Kreatywność to nie dar od losu. To zestaw umiejętności, które rozwijasz dzień po dniu. Wyobraźmy sobie, że w głowie już teraz istnieje pomysł, który może zmienić czyjeś życie. Czas go wydobyć na światło dzienne. Zacznij od jednego pytania. Zadajmy je sobie dzisiaj. Reszta przyjdzie z czasem. I pamiętajmy – najpiękniejsze rzeczy zaczynają się od odwagi, by spróbować. I lepiej ją znajdźmy. W czasach Sztucznej Inteligencji warto popracować na kreatywnością, bo to ona może nam dać przewagę nad AI.

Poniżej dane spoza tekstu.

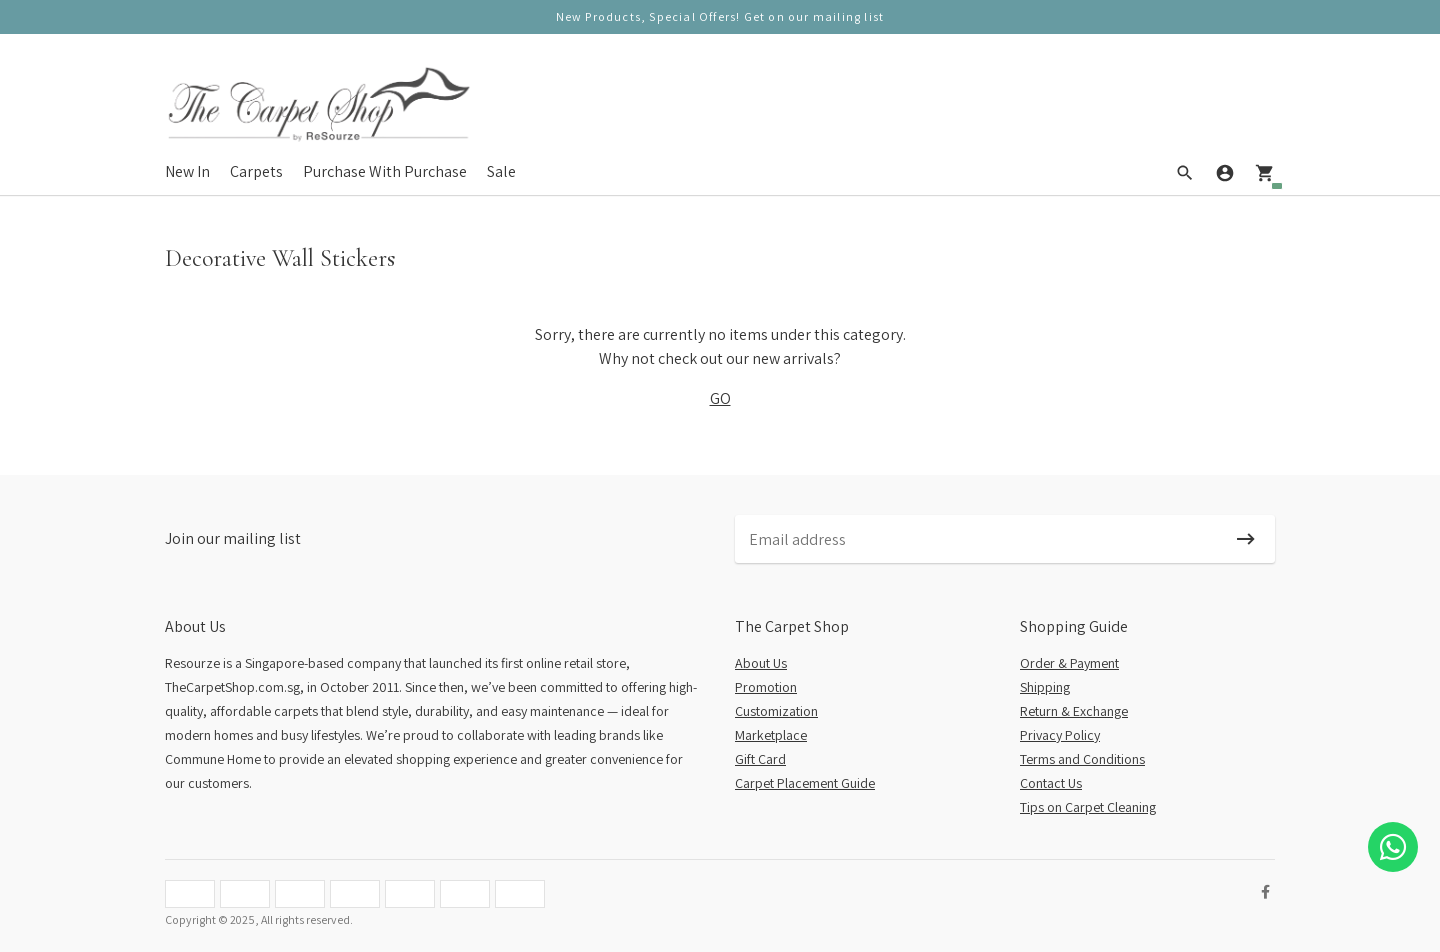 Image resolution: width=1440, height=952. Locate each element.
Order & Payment (1069, 663)
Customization (776, 711)
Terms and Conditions (1082, 759)
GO (720, 398)
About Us (761, 663)
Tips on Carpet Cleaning (1088, 807)
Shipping (1045, 687)
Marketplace (771, 735)
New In (187, 171)
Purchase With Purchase (385, 171)
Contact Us (1051, 783)
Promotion (766, 687)
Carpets (256, 171)
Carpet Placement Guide (805, 783)
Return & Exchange (1074, 711)
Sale (501, 171)
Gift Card (760, 759)
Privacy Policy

Tina Seelig wykłada kreatywność, innowacyjność i przedsiębiorczość na Uniwersytecie Stanforda, gdzie pełni funkcję dyrektora wydziału Stanford Technology Ventures Program i profesora w School of Engineering. Neurobiolog, który stał się ekspertem w dziedzinie innowacji, jest autorką kilku wpływowych książek, w tym What I Wish I Knew When I Was 20 i inGenius: A Crash Course on Creativity, zdobywając jednocześnie prestiżowe wyróżnienia, takie jak Nagroda Gordona przyznawana przez National Academy of Engineering.